- DVD cover
- Directed by: Yōjirō Takita
- Written by: Masashi Todayama; Hare Kawaguchi;
- Based on: Ashurajō no Hitomi by Kazuki Nakashima
- Starring: Ichikawa Somegorō VII Rie Miyazawa Kanako Higuchi Atsuro Watabe Takashi Naito Erika Sawajiri
- Cinematography: Katsumi Yanagijima
- Edited by: Nobuko Tomita
- Music by: Yoko Kanno
- Distributed by: Shochiku
- Release date: April 16, 2005 (Japan);
- Running time: 119 minutes
- Country: Japan
- Language: Japanese

= Ashura (film) =

Ashura (阿修羅城の瞳, Ashurajō no Hitomi) is a 2005 Japanese horror film, starring Ichikawa Somegorō VII, Rie Miyazawa and Kanako Higuchi. Directed by Yōjirō Takita, it is a film adaptation of a 1987 Kazuki Nakashima play set in the 16th century. It was released on DVD-Video in the United Kingdom by Yume Pictures in 2006, and in the United States by AnimEigo in 2007.

== Story ==

A beautiful oni named Bizan appears on Earth. She wants to bring demon queen Ashura back to life, so the demons can take over the world beginning in Edo (modern day Tokyo). Opposing her is the Oni Makado, an army of demon slayers that was created by the Japanese government. Izumo once fought with the Makado, but resigned to become a kabuki actor after he thought he accidentally killed a young girl. After 5 years, Izumo encounters Tsubaki, who is a member of an all-female acrobatic troupe who rob the citizens of Edo during the night. Falling deeply in love, Izumo notices a red, ugly scar on Tsubaki's shoulder, which is the mark of Ashura. Meanwhile, Jaku, one of Izumo's ex-comrades, falls for Bizan, leading the Oni Makado over to the dark side.

Jaku desires the power of Ashura and captures Tsubaki, but Izumo rescues her. The passion between Izumo and Tsubaki eventually causes the spirit of Ashura to awaken within the latter. After introspection, both Izumo and Tsubaki recall the event they were unable to remember from 5 years ago. This explains why their supposedly chance meetings always invoked a feeling of familiarity.
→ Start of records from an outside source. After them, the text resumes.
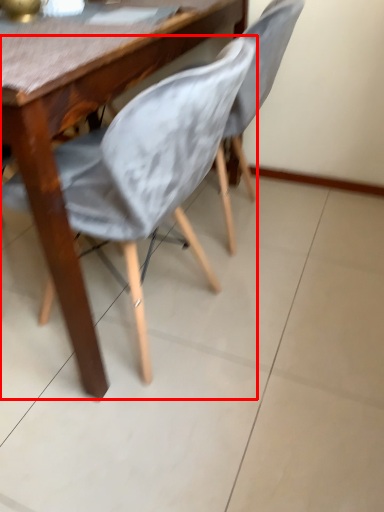 Question: From the image's perspective, where is chair (annotated by the red box) located relative to chair?

Choices:
 (A) above
 (B) below

Answer: (B) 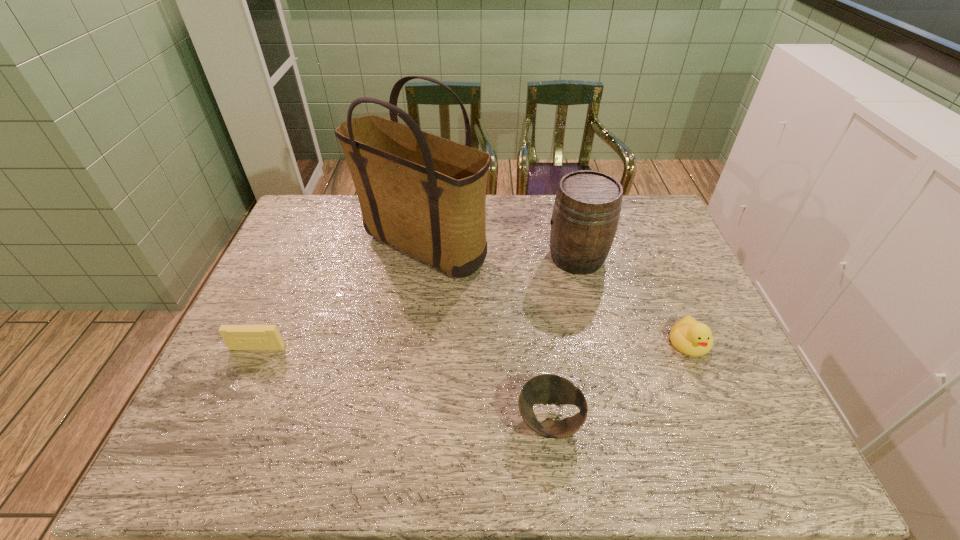 In order to click on the tallest object in this screenshot , I will do `click(426, 195)`.

Locate an element on the screen. The height and width of the screenshot is (540, 960). the second object from left to right is located at coordinates (426, 195).

Where is `cider`? The image size is (960, 540). cider is located at coordinates (586, 211).

Locate an element on the screen. the rightmost object is located at coordinates (688, 336).

Where is `the leftmost object`? This screenshot has height=540, width=960. the leftmost object is located at coordinates (237, 337).

Identify the location of the nearest object. This screenshot has width=960, height=540. (544, 389).

Locate an element on the screen. The height and width of the screenshot is (540, 960). vacant space located 0.110m on the left of the tallest object is located at coordinates (321, 247).

This screenshot has height=540, width=960. I want to click on vacant space situated 0.250m on the side of the cider near the bung hole, so [x=467, y=257].

The image size is (960, 540). I want to click on vacant space situated 0.060m on the side of the cider near the bung hole, so click(x=527, y=257).

This screenshot has height=540, width=960. Identify the location of vacant space situated on the side of the cider near the bung hole. (432, 257).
With great disdain for the transgressions in her human life, Tsubaki leaves for the demon world to fulfill her destiny as their queen. In forlorn pursuit, Izumo arrives at Ashura's inverted sky castle of the demon world and slays Jaku, and then Bizan. Eventually Izumo finds Ashura and fights to the death.

== Cast ==

- Ichikawa Somegorō VII as Izumo
- Rie Miyazawa as Tsubaki
- Kanako Higuchi as Bizan
- Atsuro Watabe as Jaku Abe
- Takashi Naito as Nobuyuki Kuninari
- Erika Sawajiri as Yachi
- Fumiyo Kohinata as Nanboku Tsuruya IV
- Yukijiro Hotaru as Magotaro

== Music ==

The music for the movie was composed and scored by Yoko Kanno. The theme song for the English-dubbed version is "My Funny Valentine", which is performed by Sting and features piano playing by Herbie Hancock.

== Release ==
The two-disc set contains special features on the second disc. Two featurettes are included: "The Making of Ashura" and "The Visual Effects of Ashura." The first featurette, running 25 minutes, is a production documentary with behind-the-scenes footage and interviews with the cast and crew. The special features documentary is 15 minutes long. Also included are a photo gallery, which is viewed without a remote, trailers for other releases from the same distributor and production notes for Ashura.